Pauline Marie Armande Aglaé Craven (née Ferron de La Ferronnays; 12 April 1808 – 1 April 1891) was a French writer.

==Early life==
She was born in London, the daughter of comte Auguste de La Ferronnays, a Breton nobleman. Her father was a close friend of the duc de Bern, whom he accompanied on his return to France in 1814. He and his wife were attached to the court of Charles X at the Tuileries, but a momentary quarrel with the duc de Bern made retirement imperative to the comte's sense of honor.

De La Ferronnays was appointed ambassador to St. Petersburg, and in 1827 became foreign minister in Paris. Pauline was thus brought up in high social surroundings, but she derived her strongest impressions from the group of Catholic thinkers that gathered around Lamennais.

In 1828 her father was sent to Rome, and Pauline, at the suggestion of the art critic Alexis Rio, made her first literary essay with a description of the emotions that she experienced on a visit to the catacombs. During the July Revolution, M. de La Ferronnays resigned his position, and retired with his family to Naples. Here Pauline met her future husband, Augustus Craven, who was then attached to the British embassy.
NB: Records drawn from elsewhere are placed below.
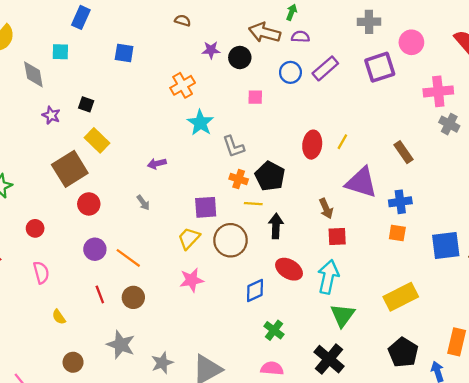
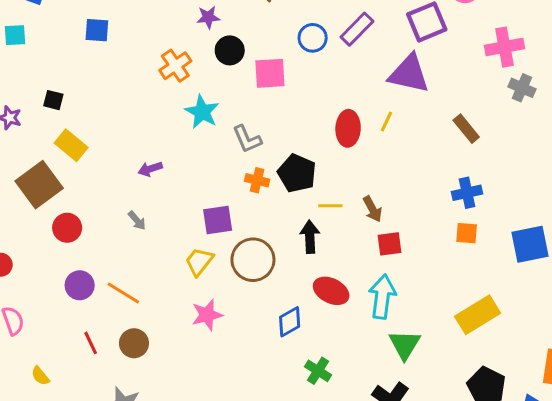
black circle: (240, 58) -> (230, 50), moved
pink square: (255, 97) -> (270, 73), size x1.6
purple triangle: (361, 183) -> (409, 74), moved
yellow line: (253, 204) -> (330, 206), moved

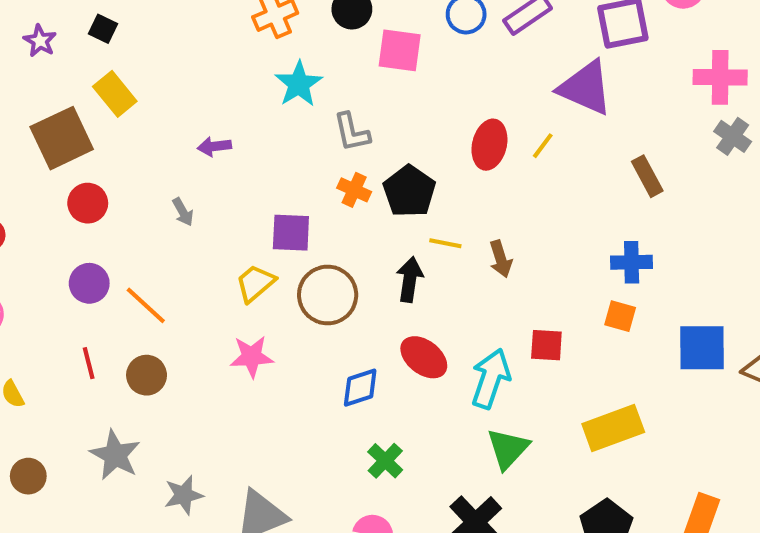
red square: (389, 244) -> (546, 345), moved

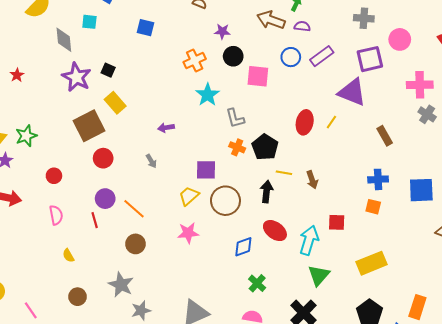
purple star: (40, 41) -> (77, 77), size x1.8
blue square: (702, 348) -> (421, 190), moved
red line: (89, 363) -> (95, 220), moved
gray star: (184, 495) -> (141, 310), moved

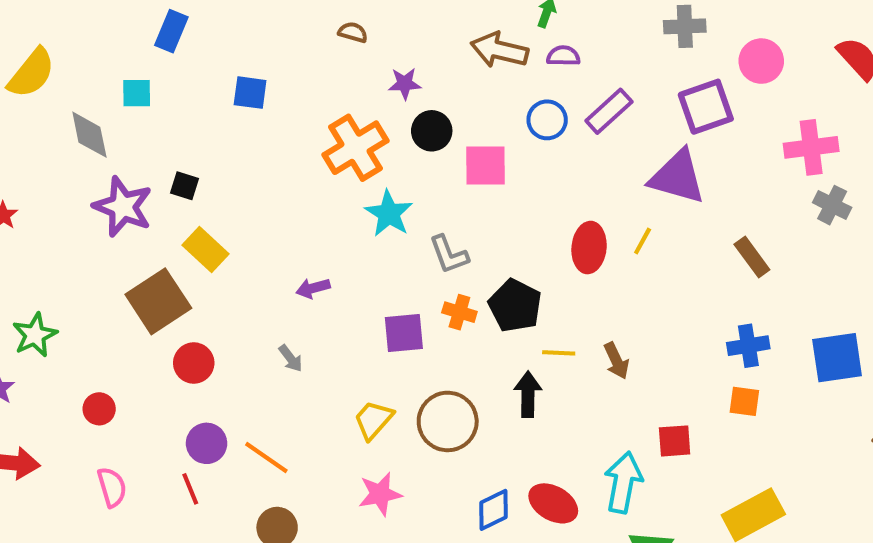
orange cross: (195, 61) -> (355, 148), size x1.4
purple square: (206, 170) -> (404, 333), moved
red ellipse: (275, 231) -> (553, 503), moved

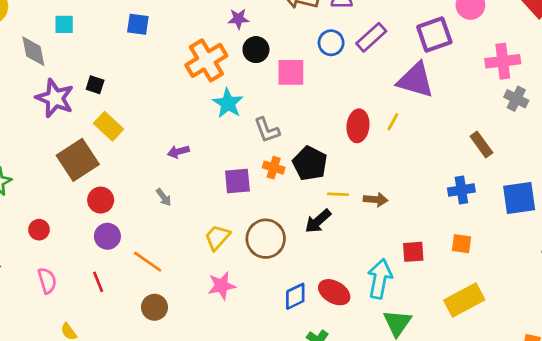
brown rectangle: (752, 257) -> (481, 144), moved
brown arrow: (616, 361) -> (376, 200), turned -60
black arrow: (528, 394) -> (318, 221), turned -132
orange square: (744, 401) -> (461, 244), moved
purple circle: (207, 443) -> (107, 236), moved

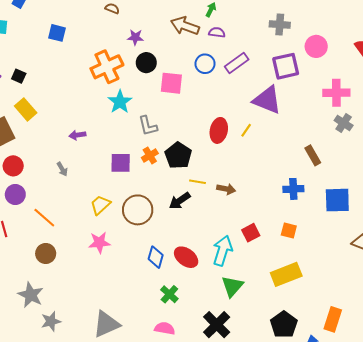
orange cross: (274, 168) -> (150, 156), turned 35
red square: (413, 252) -> (251, 233), turned -30
blue diamond: (295, 296) -> (156, 257), turned -55

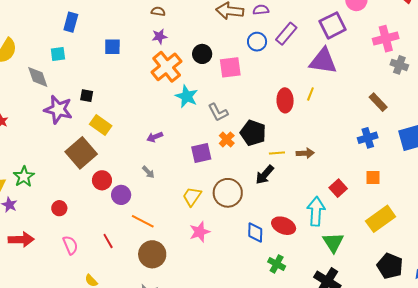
purple star: (135, 37) -> (159, 36), moved
purple circle: (15, 194) -> (121, 195), moved
brown circle: (46, 253) -> (152, 254), size x1.4

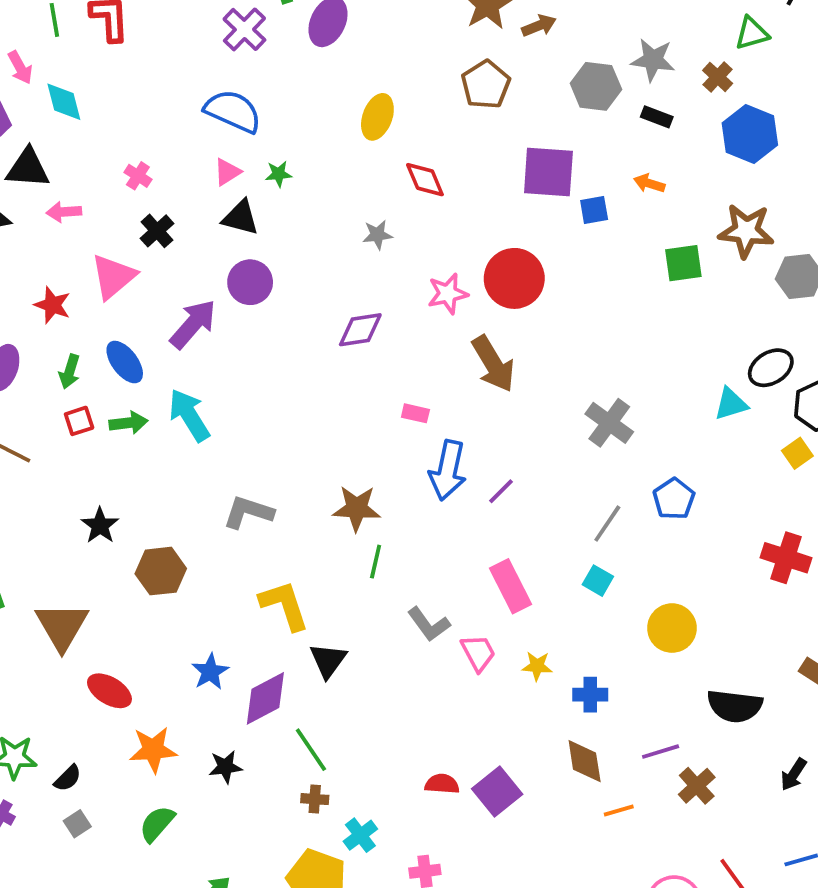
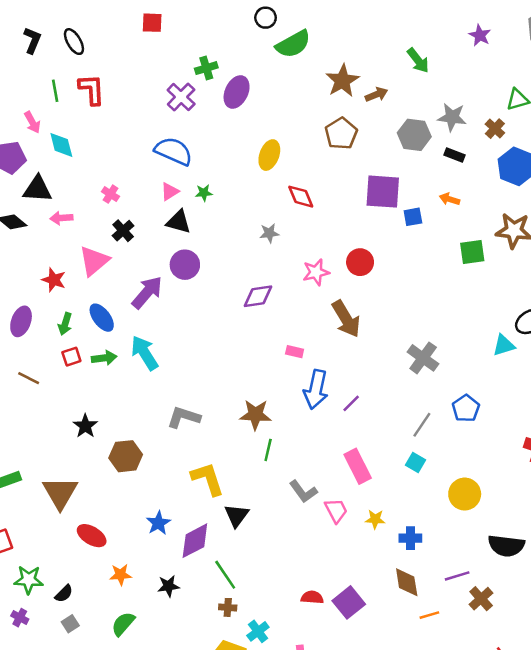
red circle: (514, 278) -> (360, 262), size x0.7
orange star: (153, 750) -> (121, 575), size x0.7

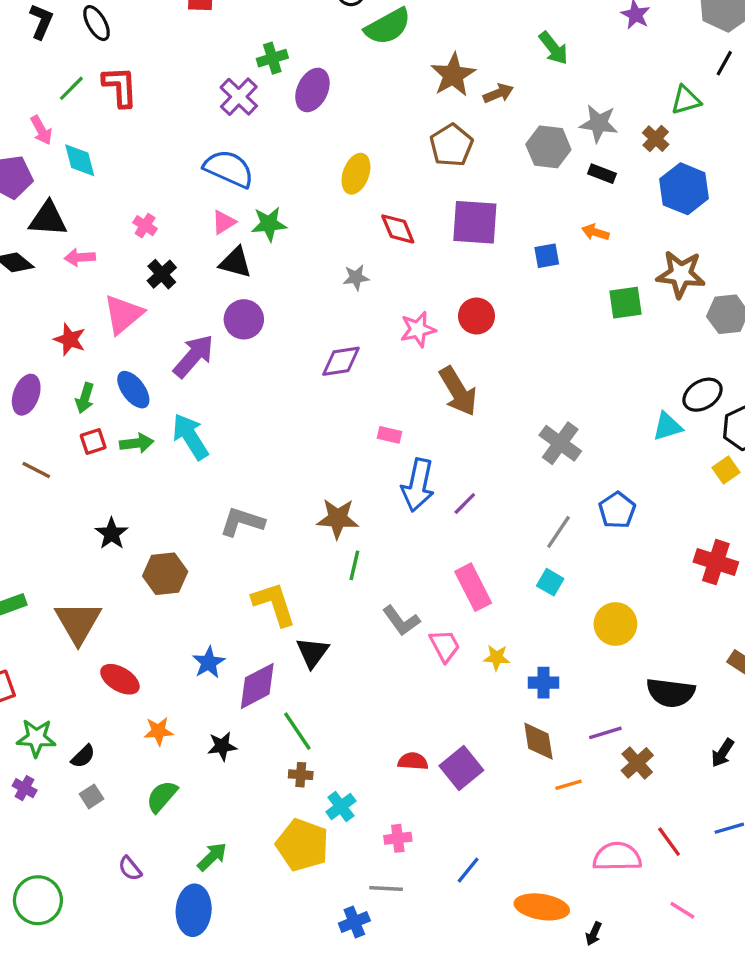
green line: (55, 91) -> (71, 88), turned 55
purple square: (383, 192) -> (475, 222), moved
green star: (204, 193) -> (269, 224), size x1.5

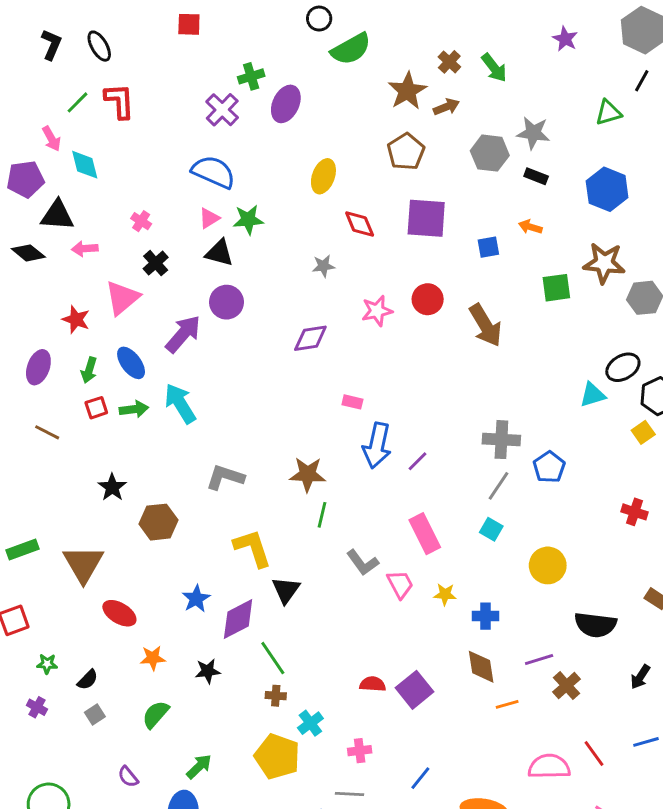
brown cross: (656, 139) -> (449, 62), moved
brown arrow: (458, 391) -> (485, 325), moved
gray cross: (560, 443) -> (501, 440), moved, turned -33
red cross: (716, 562) -> (635, 512), size x0.7
green star: (36, 738) -> (47, 664), size x0.6

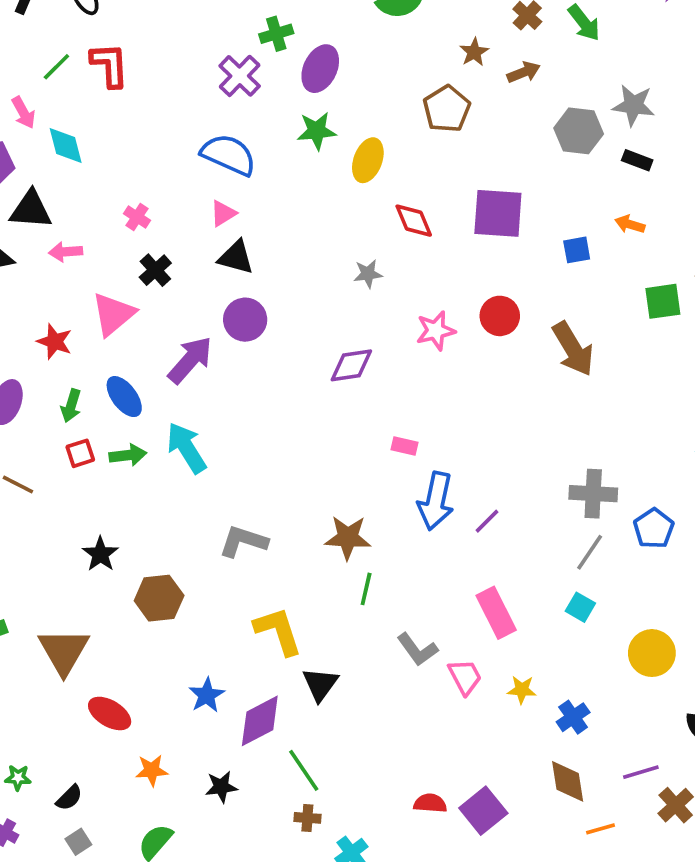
brown star: (407, 91) -> (474, 52), size x0.6
brown pentagon: (406, 152) -> (447, 109), moved
green star: (248, 220) -> (317, 131), moved
blue cross: (485, 616) -> (573, 717), turned -35

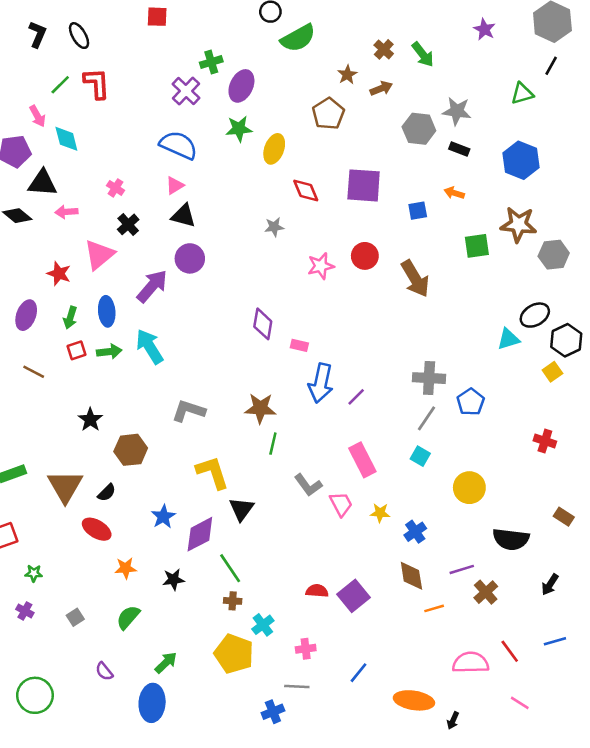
purple diamond: (351, 365) -> (263, 324), moved, turned -72
blue ellipse: (124, 397) -> (107, 311), turned 32
black semicircle: (69, 798) -> (107, 493), moved

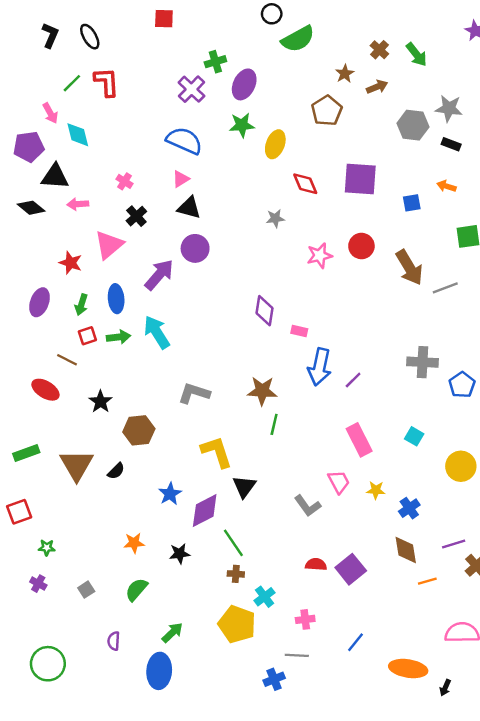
brown line: (34, 372) -> (67, 360), moved
gray line: (427, 418) -> (445, 288), moved, turned 35
gray L-shape: (308, 485) -> (308, 506), moved
red ellipse: (97, 529) -> (45, 390), moved
purple semicircle: (104, 671) -> (114, 641), turned 42

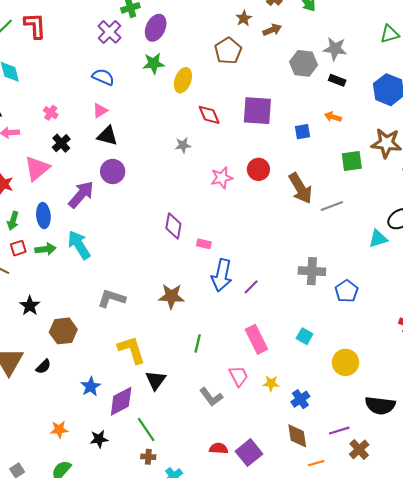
blue semicircle: (184, 141) -> (103, 77), size x0.7
green line: (274, 424) -> (198, 344), moved

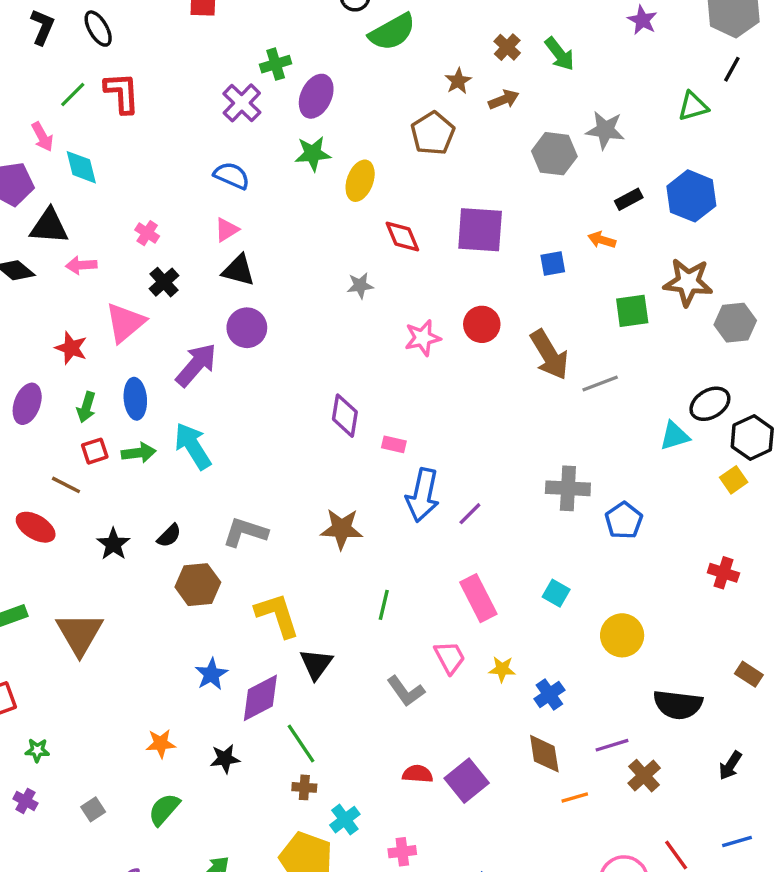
black rectangle: (337, 80) -> (629, 199), moved, turned -49
brown hexagon: (63, 331) -> (198, 585), moved
black semicircle: (43, 367) -> (169, 536), moved

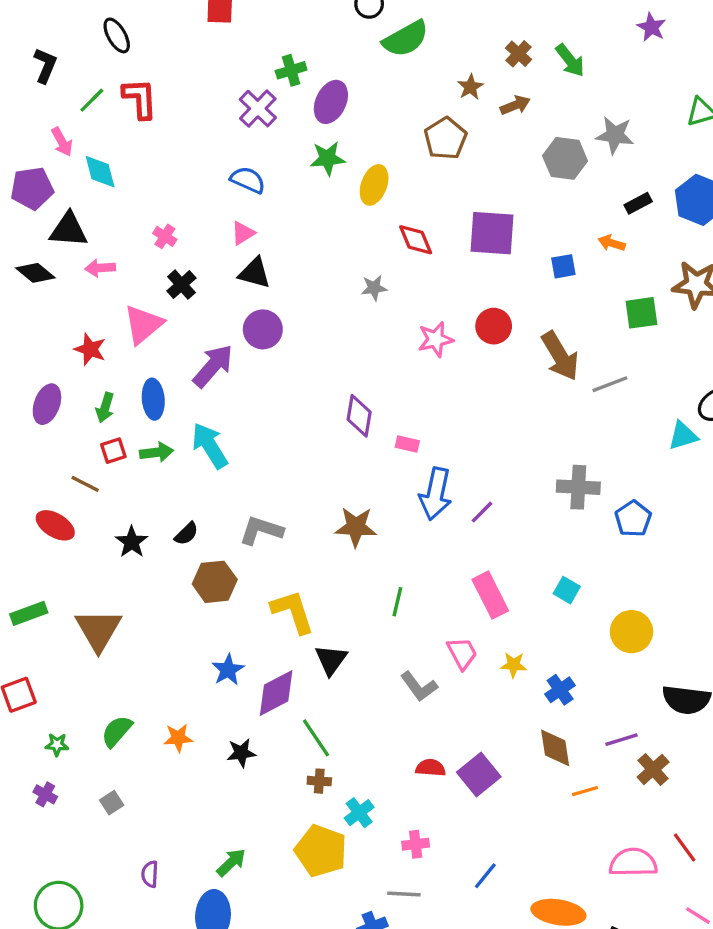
black L-shape: (42, 27) -> (45, 65), moved
green semicircle: (164, 809) -> (117, 731), moved

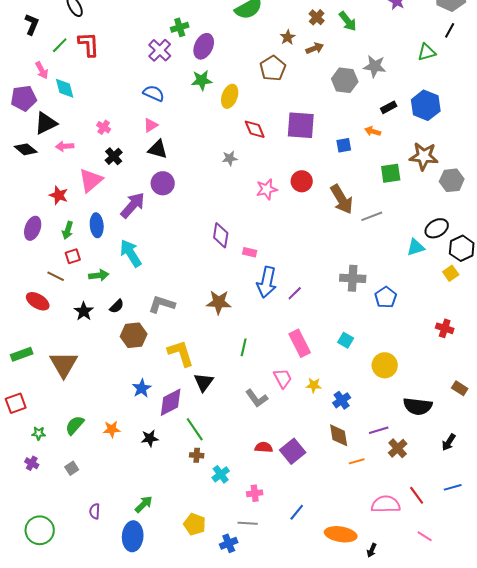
black triangle: (69, 230) -> (46, 123), turned -30
green arrow: (157, 452) -> (99, 275), moved
yellow pentagon: (321, 851) -> (195, 524), moved, size x0.7

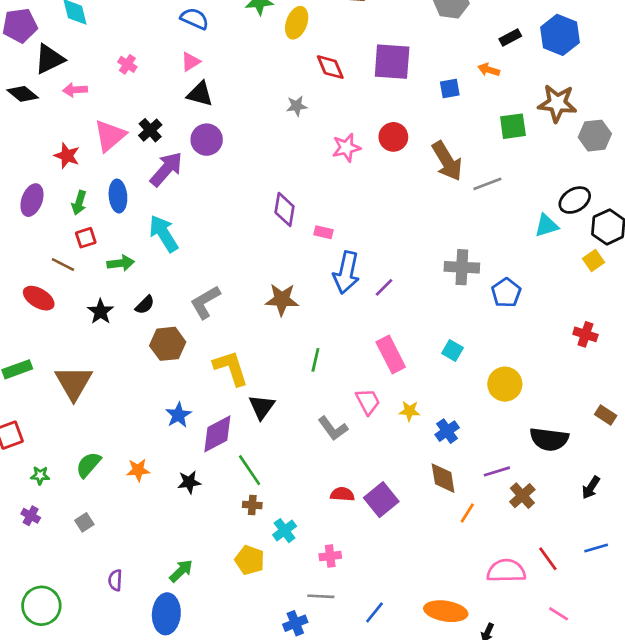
black cross: (114, 156) -> (150, 130), moved
gray L-shape: (162, 304) -> (205, 302), turned -48
orange line: (357, 461) -> (467, 513), turned -42
blue line: (297, 512) -> (375, 612), moved
yellow pentagon: (195, 524) -> (250, 560), moved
His father, Richard Keppel Craven, the well-known supporter of Queen Caroline, objected to his son's marriage, as Augustus didn't have an income to support such a wife; but his scruples were overcome, and immediately after the marriage (1834) Augustus Craven joined the Roman Catholic Church.

==Literary career==
Mrs. Craven's family life was depicted in Le Récit d'une Sœur as especially tender and intimate. She suffered several severe bereavements in the years following her marriage. The Cravens lived abroad until 1851, the year in which Keppel Richard Craven died. His son's diplomatic career appeared unsuccessful. He stood unsuccessfully for election to Parliament for Dublin in 1852 after which he retired to private life. The family went to live in Naples in 1853. Mrs. Craven then began to write the history of the family life of the La Ferronnays between 1830 and 1836. Its focus was the love story of her brother Albert and his wife Alexandrine. This book, Le Récit d'une Sœur (1866, English translation 1868), was enthusiastically received and was awarded a prize by the French Academy.

Strained circumstances made it vital that Mrs. Craven earn money by writing. Anne Severin appeared in 1868, Fleurange in 1871, Le Mot de l'énigme in 1874, and Le Valbriant (Eng. trans., Lucia) in 1886. Among her miscellaneous works are La Sœur Natalie Narischkin (1876), Deux Incidents de la question catholique en Angleterre (1875) and Lady Georgiana Fullerton, sa vie et ses œuvres (1888). Mrs. Craven's charming personality won her many friends; she was a frequent guest of Lord Palmerston, Lord Ellesmere and Lord Granville.

Before his death in 1884, her husband translated her correspondence with Lord Palmerston and her correspondence with the Prince Consort into French. She died in Paris on 1 April 1891.